You can see that the x86_64 executable and the runtime binary are mapped onto the areas before and after the AOT file, respectively.

So, in what cases do references to x86_64 or runtime from AOT files exist?

A typical case is when there is a reference to a global variable or constant in the x86_64 executable. Since the AOT file does not contain any constant data of the original x86_64 executable, it is necessary to reference it.

For example, take the code in Figure 9 shown earlier (the relevant part is only shown in Figure 11).

Figure 11 Comparison of the disassembly listing between the AOT file and the original x86_64 executable.

The MOVSD XMM0,DAT_100003f58 in the original x86_64 executable is translated into two instructions, adrp x22,-0xd00; ldr d0,[x22, #0xf58]; in the AOT file. Currently, Ghidra maps the AOT file onto memory with a base address of 0x0 and displays the disassembly, but according to the command output of vmmap, the AOT file is mapped at 0x10001000. So, let's change the base address to 0x100010000 where the AOT file is mapped, and reopen it.

Figure 12 Disassembly listing of the AOT file. Shown only for the instructions accessing the constants contained in the original x86_64 code.

You can see that it refers to DAT_100003f58 in the x86_64 code; that is, it refers to the constant data contained in the x86_64 executable from the AOT file.

Since there is no endianness change in this migration from x86_64 to arm64, there are no problems with simply adding references from the AOT file to the x86_64 code like this. However, in the past transition from PowerPC to Intel, the endianness change was required before referencing constants. Since changing the endianness at runtime has a large overhead, the AOT file probably also contained the data after the endianness was changed.

The cases where references to runtime exist will be discussed in the next section, along with explaining the reverse-engineering results of runtime.

Analyzing Rosetta 2 runtime

The Rosetta 2 runtime is the binary that initializes the emulation process, maps the AOT file onto the memory, and performs JIT translation. When an x86_64 emulation process starts, runtime is mapped onto the memory, and the program counter is set to the entry point of runtime.
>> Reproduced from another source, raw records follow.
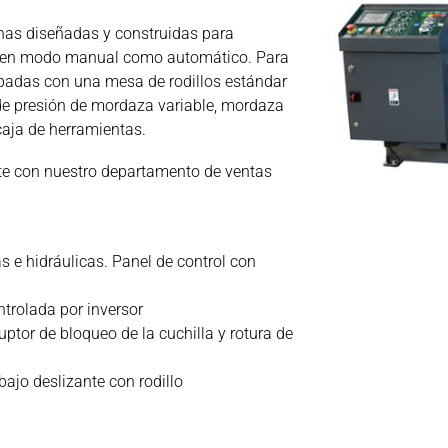
nas diseñadas y construidas para
to en modo manual como automático. Para
ipadas con una mesa de rodillos estándar
l de presión de mordaza variable, mordaza
 caja de herramientas.
te con nuestro departamento de ventas
s e hidráulicas. Panel de control con
ntrolada por inversor
uptor de bloqueo de la cuchilla y rotura de
ajo deslizante con rodillo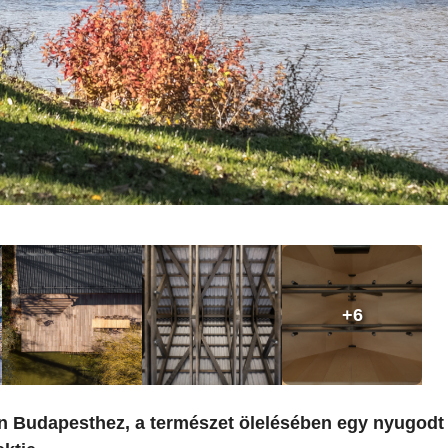
+6
en Budapesthez, a természet ölelésében egy nyugodt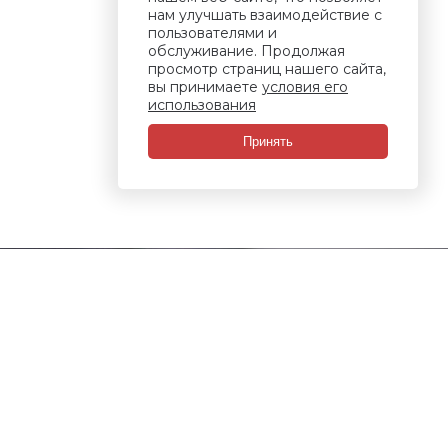
нам улучшать взаимодействие с
пользователями и
обслуживание. Продолжая
просмотр страниц нашего сайта,
вы принимаете
условия его
использования
Принять
СВЯЗАТЬСЯ С НАМИ
Пункт выдачи заказов: ​Ростов-на-Дону, ул. ​
Малиновского, 3 к1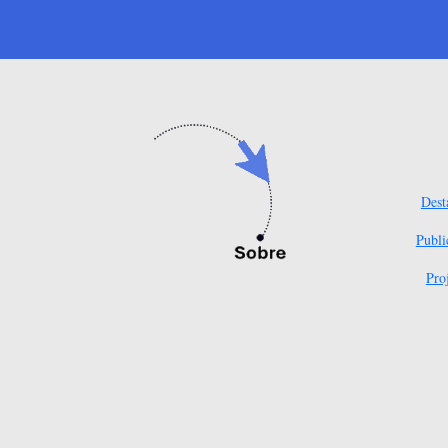
Dest
Publi
Pro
One interesting point is that runtime is not a dynamic link library. This is in contrast to the x86 emulation engine xtajit.dll in Windows 10 on Arm. In the case of xtajit.dll, it is loaded as a DLL from ntdll.dll via wow64.dll.
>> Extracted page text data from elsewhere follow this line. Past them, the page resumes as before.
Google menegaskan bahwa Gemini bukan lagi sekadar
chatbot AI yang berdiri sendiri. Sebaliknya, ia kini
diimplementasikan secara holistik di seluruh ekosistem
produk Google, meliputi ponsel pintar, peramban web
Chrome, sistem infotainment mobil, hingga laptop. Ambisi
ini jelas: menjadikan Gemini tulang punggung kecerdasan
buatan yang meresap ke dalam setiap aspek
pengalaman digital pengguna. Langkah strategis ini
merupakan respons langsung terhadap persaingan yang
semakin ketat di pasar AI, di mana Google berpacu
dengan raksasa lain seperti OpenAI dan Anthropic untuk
The currently known features of runtime are as follows.

  1. It resolves the address in an AOT file from the address of an x86_64 executable
  2. It performs the JIT binary translation from x86_64 code into arm64 code
  3. It checks the existence of an AOT file corresponding to an x86_64 executable
  4. It parses the header commands of an AOT file and maps it onto the memory

In this article, I will discuss the features of 1. and 2. The features of 3. and 4. will be covered in the next article.
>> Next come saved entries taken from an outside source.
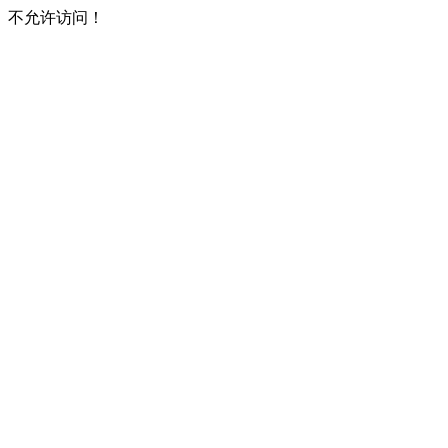
不允许访问！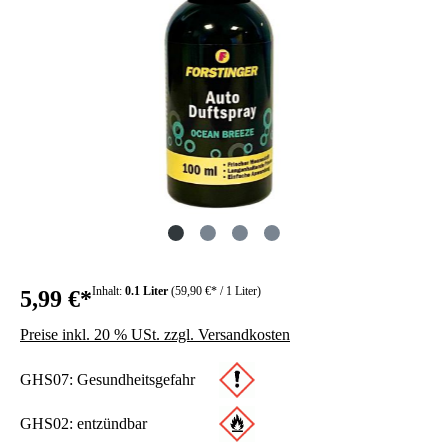
Inhalt:
0.1 Liter
(59,90 €* / 1 Liter)
5,99 €*
Preise inkl. 20 % USt. zzgl. Versandkosten
GHS07: Gesundheitsgefahr
GHS02: entzündbar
X86_64 address resolution and lazy binding

Firstly, let's discuss the feature 1 by considering the AOT file of the following source code.

#include <stdio.h>

int main() {
    puts("Hello World");
    puts("Hello World Again");
    puts("Hello World Again Again");
}

We follow the execution flow around puts function call in the AOT file of the above program.

Execution flow around puts function call in the AOT file

The disassembly listing near the puts function call in the AOT file is as follows (Figure 13). Note that the base address is set to 0x100010000 when opening this file with Ghidra.

Figure 13 Disassembly listing near the puts function call in the AOT file.

First, it reads data from DAT_100008000 (the instruction at 0x1000110b0). DAT_100008000 contains the lazy symbol pointer (__la_symbol_ptr::puts) of puts function contained in the original x86_64 code. Before the first puts function call, __la_symbol_pr::puts contains the function pointer to __stub_helper::puts. Once the puts function is called, the dynamic linker overwrites the value of the __stub_helper::puts with the address of the puts function in libsystem_c.dylib. (If you are not familiar with lazy binding, please refer to this page.)

Next, two 8-bytes pieces of data from the __stubs_sh section of the AOT file are loaded, and these values are assigned to x25 and x22 registers (the instruction at 0x1000110bc). The __stubs_sh serves as a lazy symbol pointer in the AOT file. That is, once the puts function is called, the contents of __stubs_sh are eventually overwritten with the address of the puts function by Rosetta 2 runtime. After the binding, x25 and x22 are set to the x86_64 puts address and the AOT file's corresponding address, respectively.

So, what happens if the address of the puts function in __stubs_sh has not been resolved yet?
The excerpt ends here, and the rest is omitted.